Rate Limiter¶
Problem Statement¶
Design a distributed rate limiter that can protect APIs from abuse, ensure fair usage across customers, and handle high traffic volumes. The system should support multiple rate limiting strategies and be configurable per customer/endpoint.
Requirements¶
Functional Requirements¶
- Limit requests per customer/API key
- Support multiple rate limiting algorithms
- Configure limits per endpoint/tier
- Provide rate limit headers in responses
- Support burst allowances
- Allow real-time limit adjustments
- Provide usage analytics
Non-Functional Requirements¶
- Latency: < 5ms overhead per request
- Availability: 99.99% (in critical path)
- Accuracy: Near-accurate (small over-limit acceptable)

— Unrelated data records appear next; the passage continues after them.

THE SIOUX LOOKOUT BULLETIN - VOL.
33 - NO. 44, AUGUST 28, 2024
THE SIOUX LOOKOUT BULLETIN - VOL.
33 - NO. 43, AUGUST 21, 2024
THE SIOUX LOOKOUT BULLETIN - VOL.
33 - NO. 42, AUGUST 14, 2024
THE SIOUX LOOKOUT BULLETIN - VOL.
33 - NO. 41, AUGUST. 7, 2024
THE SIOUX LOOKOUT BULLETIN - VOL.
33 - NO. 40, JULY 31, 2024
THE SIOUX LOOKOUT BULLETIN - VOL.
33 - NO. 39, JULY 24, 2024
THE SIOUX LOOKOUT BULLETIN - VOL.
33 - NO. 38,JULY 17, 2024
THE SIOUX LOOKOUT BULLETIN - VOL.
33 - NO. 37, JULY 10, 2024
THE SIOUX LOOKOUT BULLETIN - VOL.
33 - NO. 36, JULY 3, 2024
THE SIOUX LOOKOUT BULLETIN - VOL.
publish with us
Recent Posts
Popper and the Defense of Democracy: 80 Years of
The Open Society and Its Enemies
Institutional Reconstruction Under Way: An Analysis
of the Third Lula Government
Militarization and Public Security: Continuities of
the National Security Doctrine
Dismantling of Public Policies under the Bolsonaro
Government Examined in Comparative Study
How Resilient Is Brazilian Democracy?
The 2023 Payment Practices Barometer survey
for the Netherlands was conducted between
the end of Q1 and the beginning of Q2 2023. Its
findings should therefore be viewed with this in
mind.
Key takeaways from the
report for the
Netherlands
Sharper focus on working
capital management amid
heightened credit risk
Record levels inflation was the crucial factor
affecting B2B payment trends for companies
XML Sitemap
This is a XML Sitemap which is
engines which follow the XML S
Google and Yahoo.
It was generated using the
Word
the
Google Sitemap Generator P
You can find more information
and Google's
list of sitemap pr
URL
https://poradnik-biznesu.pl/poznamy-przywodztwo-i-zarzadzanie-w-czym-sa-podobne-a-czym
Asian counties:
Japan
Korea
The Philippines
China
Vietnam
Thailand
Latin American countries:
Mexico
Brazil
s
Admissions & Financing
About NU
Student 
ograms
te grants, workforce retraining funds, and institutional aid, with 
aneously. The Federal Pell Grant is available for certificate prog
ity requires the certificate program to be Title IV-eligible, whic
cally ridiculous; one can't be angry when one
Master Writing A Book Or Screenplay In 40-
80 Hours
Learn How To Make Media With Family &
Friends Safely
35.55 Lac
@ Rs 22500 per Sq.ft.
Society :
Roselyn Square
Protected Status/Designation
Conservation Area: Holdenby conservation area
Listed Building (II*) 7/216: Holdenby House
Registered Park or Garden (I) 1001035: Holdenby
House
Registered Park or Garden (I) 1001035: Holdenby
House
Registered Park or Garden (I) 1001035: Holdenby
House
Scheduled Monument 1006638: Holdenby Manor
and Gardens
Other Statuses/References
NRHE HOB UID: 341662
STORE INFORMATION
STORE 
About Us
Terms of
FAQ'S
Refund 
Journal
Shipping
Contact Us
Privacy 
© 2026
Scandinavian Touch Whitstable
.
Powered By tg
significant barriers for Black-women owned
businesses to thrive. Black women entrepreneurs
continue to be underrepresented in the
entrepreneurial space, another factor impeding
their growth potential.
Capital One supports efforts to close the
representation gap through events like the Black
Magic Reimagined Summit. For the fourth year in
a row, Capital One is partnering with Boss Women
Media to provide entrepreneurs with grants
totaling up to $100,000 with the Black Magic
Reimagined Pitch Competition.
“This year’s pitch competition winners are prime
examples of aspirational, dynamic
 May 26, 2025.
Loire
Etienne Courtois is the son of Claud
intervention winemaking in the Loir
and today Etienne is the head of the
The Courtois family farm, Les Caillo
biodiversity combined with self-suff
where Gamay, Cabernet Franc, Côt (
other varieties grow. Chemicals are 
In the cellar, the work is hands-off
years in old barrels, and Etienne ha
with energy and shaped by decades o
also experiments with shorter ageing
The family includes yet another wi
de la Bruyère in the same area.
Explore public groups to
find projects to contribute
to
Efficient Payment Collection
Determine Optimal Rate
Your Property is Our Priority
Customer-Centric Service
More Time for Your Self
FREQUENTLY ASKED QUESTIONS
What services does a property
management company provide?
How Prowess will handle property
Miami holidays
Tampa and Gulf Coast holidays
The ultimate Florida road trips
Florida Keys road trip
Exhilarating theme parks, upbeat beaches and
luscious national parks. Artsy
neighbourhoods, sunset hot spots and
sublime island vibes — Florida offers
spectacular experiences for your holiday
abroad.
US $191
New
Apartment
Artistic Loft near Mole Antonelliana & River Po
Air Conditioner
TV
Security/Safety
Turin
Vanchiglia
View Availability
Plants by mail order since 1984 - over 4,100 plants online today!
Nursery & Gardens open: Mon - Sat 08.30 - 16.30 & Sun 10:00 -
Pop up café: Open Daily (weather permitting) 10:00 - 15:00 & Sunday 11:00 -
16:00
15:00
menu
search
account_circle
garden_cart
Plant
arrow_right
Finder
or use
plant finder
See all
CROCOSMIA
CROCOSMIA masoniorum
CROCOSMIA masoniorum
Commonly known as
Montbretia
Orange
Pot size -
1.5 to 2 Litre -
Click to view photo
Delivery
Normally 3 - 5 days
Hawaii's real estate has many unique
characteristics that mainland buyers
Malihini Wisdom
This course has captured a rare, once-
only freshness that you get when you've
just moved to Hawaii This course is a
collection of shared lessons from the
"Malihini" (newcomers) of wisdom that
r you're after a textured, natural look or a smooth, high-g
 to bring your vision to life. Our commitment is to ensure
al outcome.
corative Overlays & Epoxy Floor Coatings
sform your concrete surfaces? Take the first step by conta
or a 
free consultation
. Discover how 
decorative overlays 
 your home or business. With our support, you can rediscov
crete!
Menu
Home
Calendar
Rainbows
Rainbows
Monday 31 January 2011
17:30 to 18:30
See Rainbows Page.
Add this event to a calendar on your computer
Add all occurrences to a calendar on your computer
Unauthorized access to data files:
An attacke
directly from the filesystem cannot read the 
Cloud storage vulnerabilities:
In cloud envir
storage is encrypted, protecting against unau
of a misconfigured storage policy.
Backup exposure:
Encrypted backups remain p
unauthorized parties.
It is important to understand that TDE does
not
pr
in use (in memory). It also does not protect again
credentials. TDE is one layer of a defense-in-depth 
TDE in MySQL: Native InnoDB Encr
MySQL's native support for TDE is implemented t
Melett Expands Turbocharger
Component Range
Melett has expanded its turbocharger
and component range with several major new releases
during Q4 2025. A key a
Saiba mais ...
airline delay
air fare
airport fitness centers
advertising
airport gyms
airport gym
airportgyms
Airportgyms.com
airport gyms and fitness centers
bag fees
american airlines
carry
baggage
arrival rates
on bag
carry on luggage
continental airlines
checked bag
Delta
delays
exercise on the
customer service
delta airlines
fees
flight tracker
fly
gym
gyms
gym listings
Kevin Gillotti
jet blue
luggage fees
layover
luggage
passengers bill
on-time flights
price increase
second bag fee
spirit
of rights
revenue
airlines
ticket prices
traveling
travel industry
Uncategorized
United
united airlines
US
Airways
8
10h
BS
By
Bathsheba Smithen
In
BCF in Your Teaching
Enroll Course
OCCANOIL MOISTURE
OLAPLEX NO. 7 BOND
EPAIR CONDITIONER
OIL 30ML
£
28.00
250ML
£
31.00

- Scalability: Handle 100K+ requests/second
- Consistency: Eventually consistent across nodes acceptable
High-Level Architecture¶
Rate Limiting Algorithms¶
1. Token Bucket¶
public class TokenBucket {
private final long capacity; // Max tokens
private final double refillRate; // Tokens per second
private double tokens;
private long lastRefillTimestamp;
public synchronized boolean tryConsume(int numTokens) {
refill();
if (tokens >= numTokens) {
tokens -= numTokens;
return true;
}
return false;
}
private void refill() {
long now = System.currentTimeMillis();
double tokensToAdd = (now - lastRefillTimestamp) * refillRate / 1000.0;
tokens = Math.min(capacity, tokens + tokensToAdd);
lastRefillTimestamp = now;
}
}
2. Leaky Bucket¶
3. Fixed Window Counter¶
// Redis implementation
public boolean isAllowed(String key, int limit, int windowSeconds) {
String windowKey = key + ":" + (System.currentTimeMillis() / 1000 / windowSeconds);
long count = redis.incr(windowKey);
if (count == 1) {
redis.expire(windowKey, windowSeconds);
}
return count <= limit;
}
4. Sliding Window Log¶
// Redis sorted set implementation
public boolean isAllowed(String key, int limit, int windowMs) {
long now = System.currentTimeMillis();
long windowStart = now - windowMs;
// Remove old entries
redis.zremrangeByScore(key, 0, windowStart);
// Count current entries
long count = redis.zcard(key);
if (count < limit) {
// Add current request
redis.zadd(key, now, UUID.randomUUID().toString());
redis.expire(key, windowMs / 1000);
return true;
}
return false;
}
5. Sliding Window Counter (Recommended)¶
public class SlidingWindowCounter {
public boolean isAllowed(String key, int limit, int windowSeconds) {
long now = System.currentTimeMillis();
long currentWindow = now / 1000 / windowSeconds;
long previousWindow = currentWindow - 1;
String currentKey = key + ":" + currentWindow;
String previousKey = key + ":" + previousWindow;
// Get counts
long currentCount = Optional.ofNullable(redis.get(currentKey))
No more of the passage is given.